A malicious campaign mounted by the North Korea-linked Lazarus Group targeted energy providers around the world, including those based in the United States, Canada, and Japan, between February and July 2022.
“The campaign is meant to infiltrate organizations around the world for establishing long-term access and subsequently exfiltrating data of interest to the adversary’s nation-state,” Cisco Talos said in a report shared with The Hacker News.
Some elements of the espionage attacks have already entered public domain, courtesy of prior reports from Broadcom-owned Symantec and AhnLab earlier this April and May. Symantec attributed the operation to a group referred to as Stonefly, a Lazarus subgroup which is better known as Andariel, Guardian of Peace, OperationTroy, and Silent Chollima.
While these attacks previously led to the instrumentation of Preft (aka Dtrack) and NukeSped (aka Manuscrypt) implants, the latest attack wave is notable for employing two other pieces of malware: VSingle, an HTTP bot which executes arbitrary code from a remote network, and a Golang backdoor called YamaBot.
Also put to use in the campaign is a new remote access trojan called MagicRAT that comes with capabilities to evade detection and launch additional payloads on the infected systems.
“Although the same tactics have been applied in both attacks, the resulting malware implants deployed have been distinct from one another, indicating the wide variety of implants available at the disposal of Lazarus,” researchers Jung soo An, Asheer Malhotra, and Vitor Ventura said.
Initial access into enterprise networks is facilitated by means of exploitation of vulnerabilities in VMware products (e.g., Log4Shell) with the ultimate goal of establishing persistent access to perform activities in support of North Korean government objectives.

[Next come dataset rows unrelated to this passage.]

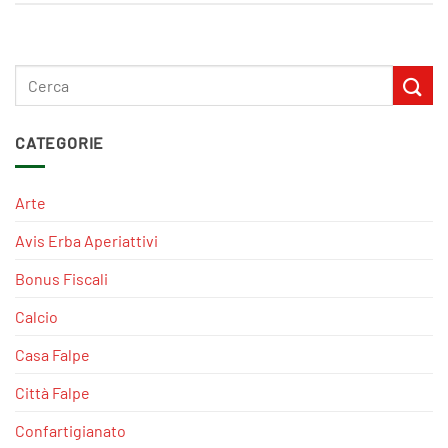
CATEGORIE
Arte
Avis Erba Aperiattivi
Bonus Fiscali
Calcio
Casa Falpe
Città Falpe
Confartigianato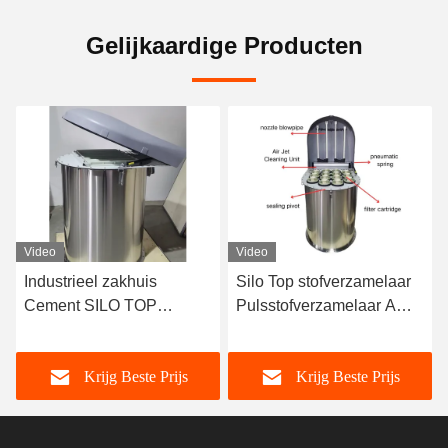
Gelijkaardige Producten
Video
Video
Industrieel zakhuis
Silo Top stofverzamelaar
Cement SILO TOP
Pulsstofverzamelaar A
Industrieel luchtstraalfilter
Duster Industriële cycloon
stofverzamelaar
stofverzamelaar
Krijg Beste Prijs
Krijg Beste Prijs
Automatisch reinigen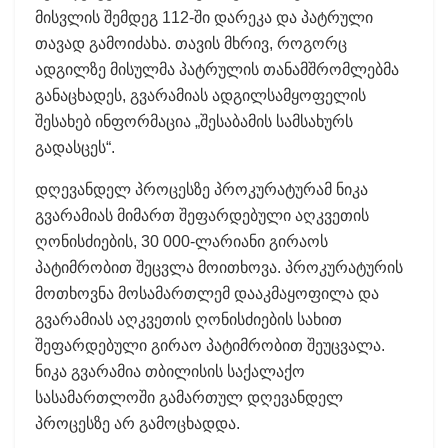
მისვლის შემდეგ 112-ში დარეკა და პატრული
თავად გამოიძახა. თავის მხრივ, როგორც
ადგილზე მისულმა პატრულის თანამშრომლებმა
განაცხადეს, გვარამიას ადგილსამყოფელის
შესახებ ინფორმაცია „შესაბამის სამსახურს
გადასცეს“.
დღევანდელ პროცესზე პროკურატურამ ნიკა
გვარამიას მიმართ შეფარდებული აღკვეთის
ღონისძიების, 30 000-ლარიანი გირაოს
პატიმრობით შეცვლა მოითხოვა. პროკურატურის
მოთხოვნა მოსამართლემ დააკმაყოფილა და
გვარამიას აღკვეთის ღონისძიების სახით
შეფარდებული გირაო პატიმრობით შეუცვალა.
ნიკა გვარამია თბილისის საქალაქო
სასამართლოში გამართულ დღევანდელ
პროცესზე არ გამოცხადდა.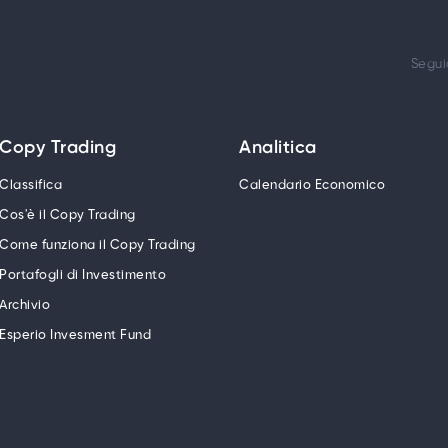
Segui
Copy Trading
Analitica
Classifica
Calendario Economico
Cos'è il Copy Trading
Come funziona il Copy Trading
Portafogli di Investimento
Archivio
Esperio Invesment Fund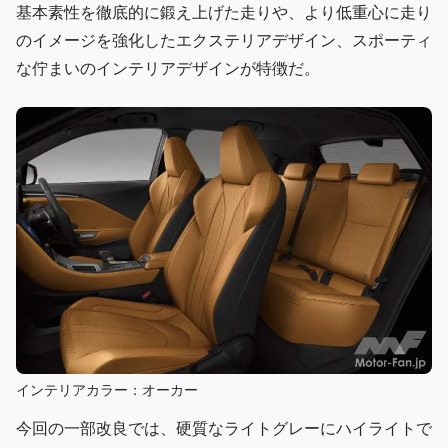
基本素性を徹底的に鍛え上げた走りや、より低重心に走り
のイメージを強化したエクステリアデザイン、スポーティ
な佇まいのインテリアデザインが特徴だ。
インテリアカラー：オーカー
今回の一部改良では、硬質なライトグレーにハイライトで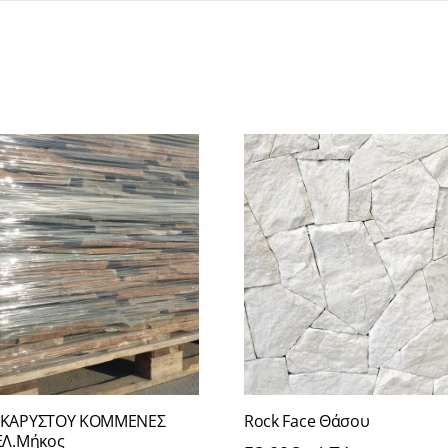
 ΚΑΡΥΣΤΟΥ ΚΟΜΜΕΝΕΣ
Rock Face Θάσου
ΕΛ.Μήκος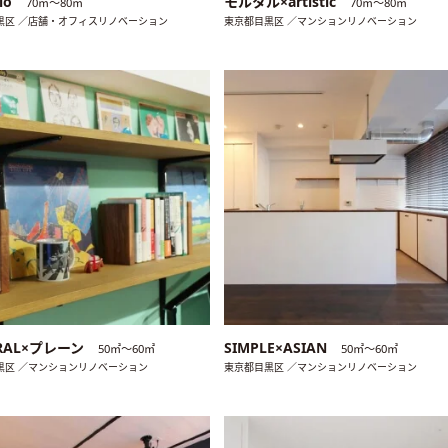
dio
モルタル×artistic
70㎡〜80㎡
70㎡〜80㎡
黒区 ／店舗・オフィスリノベーション
東京都目黒区 ／マンションリノベーション
RAL×プレーン
SIMPLE×ASIAN
50㎡〜60㎡
50㎡〜60㎡
黒区 ／マンションリノベーション
東京都目黒区 ／マンションリノベーション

The use of VSingle in one attack chain is said to have enabled the threat actor to carry out a variety of activities such as reconnaissance, exfiltration, and manual backdooring, giving the operators a solid understanding of the victim environment.
Other tactics embraced by the group besides the use of bespoke malware include credential harvesting via tools like Mimikatz and Procdump, disabling antivirus components, and reconnaissance of the Active Directory services, and even taking steps to cleanup their traces after activating the backdoors on the endpoint.